Delete or not Delete

 

On December 11th 2011, one of my favourite bloggers retired with this postscript:

p.s. I also deleted everything on the blog from before the riots this year. Enough of all that callow crap from my 20s hanging around forever. If there was anything useful that I did delete (I dunno, the odd Badiou translation?), let me know and I’ll send it to you cos I cut and pasted everything into a word doc: 532,556 words from April 2004 onwards…now that’s a lot more than I would have guessed…feels good to ditch it though.
Infinite Thought

It was a minor world event as Steely Dan might have put it, I updated my blog, removed the link and in its place, added a link to DTRTP, but for one exception. When Nina Powers says that she ‘deleted everything on the blog,’ she means that not only did she wipe her copy, but she wiped everyone else’s copy too, in the whole wide world.

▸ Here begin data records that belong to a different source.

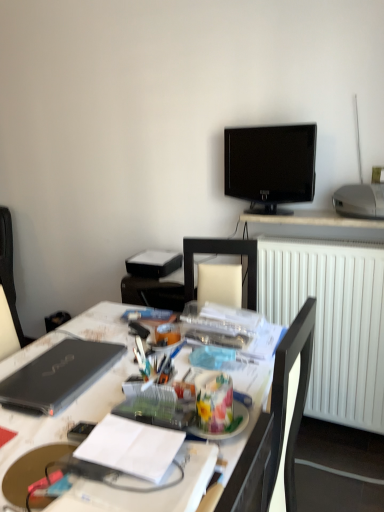 This screenshot has height=512, width=384. Describe the element at coordinates (9, 272) in the screenshot. I see `dark gray fabric computer chair at left` at that location.

What is the approximate width of dark gray fabric computer chair at left?

The width of dark gray fabric computer chair at left is 11.93 inches.

The width and height of the screenshot is (384, 512). In order to click on white glossy desk at center in this screenshot , I will do `click(76, 399)`.

Locate an element on the screen. The height and width of the screenshot is (512, 384). black matte laptop at left is located at coordinates (59, 375).

In order to face white matte radiator at right, should I rotate leftwards or rightwards?

It's best to rotate right around 16.512 degrees.

Describe the element at coordinates (332, 321) in the screenshot. I see `white matte radiator at right` at that location.

In order to face black glossy tv at upper center, should I rotate leftwards or rightwards?

It's best to rotate right around 9.479 degrees.

Where is `silver metallic projector at upper right`? silver metallic projector at upper right is located at coordinates (360, 201).

Which is in front, silver metallic projector at upper right or white matte radiator at right?

silver metallic projector at upper right.

In terms of height, does silver metallic projector at upper right look taller or shorter compared to white matte radiator at right?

It’s not that I’m unsympathetic to her point of view. This is my 103rd blog, and although my verbosity falls short of half a million words, there is still plenty of ‘callow crap,’ to use the elegant phrase, floating in the archive.  Right now, I’m putting together a publication for the inventory, which I started talking about in September 2009. I’m thinking about what I want to say about the work and how I view it. I’m also thinking that I have already said a great deal glibly, seriously, despairingly, which lets just say, strikes a different note.

It’s just that when I finish a book, and say that it hasn’t been a trial to get to the end, the first thing that I want to do is flick back and go over the good bits, and this kills that. And it reminds me that this online stuff, that I’m increasingly reading more and more of, isn’t a book, and although at the moment it’s in my flat, and I’m reading it on my sofa, there’s no guarantee that it will be there tomorrow.

In a separate instance, Google last year used its remote application removal feature (killswitch), to delete malware from thousands of android phones, without the knowledge, and explicit consent, of the owners of those phones. They too woke up in the morning and it was gone, but that’s a whole other story.